Hal ini dapat dikaitkan dengan tren yang lebih luas dalam tingkat stres. Biaya hidup yang lebih tinggi, suku bunga yang tetap tinggi, dan inflasi telah memaksa orang untuk semakin bergantung pada kartu kredit agar tetap nyaman hidup. Tren serupa dapat diamati dalam laporan keuangan konsumen terbaru dan pembaruan yang diposting oleh pasar makro tentang perubahan kondisi likuiditas yang dihadapi oleh semua sektor.
Jika kita mempertimbangkan data tahun-ke-tahun, saldo kartu kredit telah meningkat sebesar 5,5% dibandingkan periode yang sama di tahun 2023. Oleh karena itu, ini bukan sekadar kenaikan pengeluaran karena musim tertentu. Ini adalah kenaikan dalam tingkat absolut karena tabungan mulai terkuras, menyebabkan konsumen meminjam uang.
Federal Reserve Bank of New York mengumpulkan data ini sebagai bagian dari Laporan Utang dan Kredit Rumah Tangga kuartalan. Laporan ini melacak hipotek, pinjaman mobil, pinjaman pelajar, dan kartu kredit untuk mengukur kesehatan keuangan secara keseluruhan. Analis sering membandingkan angka-angka ini dengan indikator ekonomi yang lebih luas yang dipublikasikan oleh Federal Reserve Bank of New York dan dirangkum melalui Sistem Federal Reserve.
Utang kartu kredit sering berfungsi sebagai indikator stres secara real-time. Berbeda dengan hipotek atau pinjaman mobil, saldo kartu kredit lebih responsif terhadap kejutan pendapatan dan pengeluaran tak terduga. Ketika upah gagal mengikuti biaya, saldo akan bertambah.
Saldo yang meningkat juga memperbesar risiko karena suku bunga kartu kredit tetap tinggi.

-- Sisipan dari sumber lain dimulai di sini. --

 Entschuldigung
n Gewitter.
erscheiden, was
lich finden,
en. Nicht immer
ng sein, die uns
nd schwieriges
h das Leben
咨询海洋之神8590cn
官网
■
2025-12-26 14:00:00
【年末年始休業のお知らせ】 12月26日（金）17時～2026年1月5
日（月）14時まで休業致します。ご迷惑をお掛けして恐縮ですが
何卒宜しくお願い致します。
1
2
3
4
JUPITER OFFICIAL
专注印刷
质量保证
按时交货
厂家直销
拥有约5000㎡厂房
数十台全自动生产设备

Menurut data dari FederalReserve.gov, suku bunga rata-rata pada kredit bergulir telah meningkat tajam selama dua tahun terakhir. Ketika biaya pinjaman naik, utang konsumen akhirnya bertambah, karena pinjaman menjadi lebih mahal, sehingga memperpanjang periode pelunasan utang.

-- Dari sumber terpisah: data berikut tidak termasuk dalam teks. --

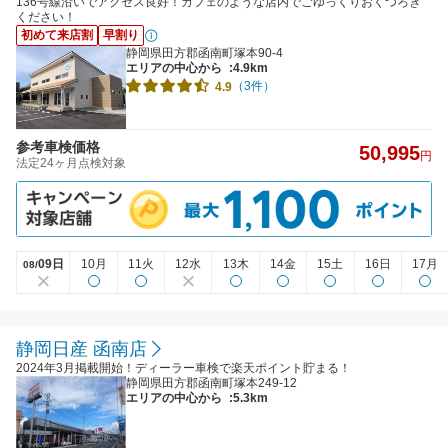
136号線沿いでアクセス良好！カフェのような店内でごゆっくりおくつろぎ
ください！
初めて来店割
早割り
静岡県田方郡函南町塚本90-4
エリアの中心から
:4.9km
（3件）
4.9
参考車検価格
50,995
円
法定24ヶ月点検対象
09日
10月
11火
12水
13木
14金
15土
16日
17月
08/
静岡日産 函南店
2024年3月掲載開始！ディーラー車検で楽天ポイント貯まる！
静岡県田方郡函南町塚本249-12
エリアの中心から
:5.3km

Ekonom memantau tren keterlambatan pembayaran bersama dengan saldo untuk menilai keberlanjutan. Meskipun tingkat pekerjaan secara keseluruhan tetap kuat, inflasi yang terus berlangsung masih mempengaruhi keluarga berpenghasilan rendah dan menengah. Dari berita yang dilaporkan di StLouisFed.org: Perluasan kredit meningkat seiring dengan pertumbuhan total utang.
Saldo kartu kredit ini mewakili salah satu kategori dari total utang yang dimiliki rumah tangga dalam perekonomian. Yang terbesar adalah hipotek, diikuti oleh bentuk pinjaman lain seperti pinjaman pendidikan dan mobil.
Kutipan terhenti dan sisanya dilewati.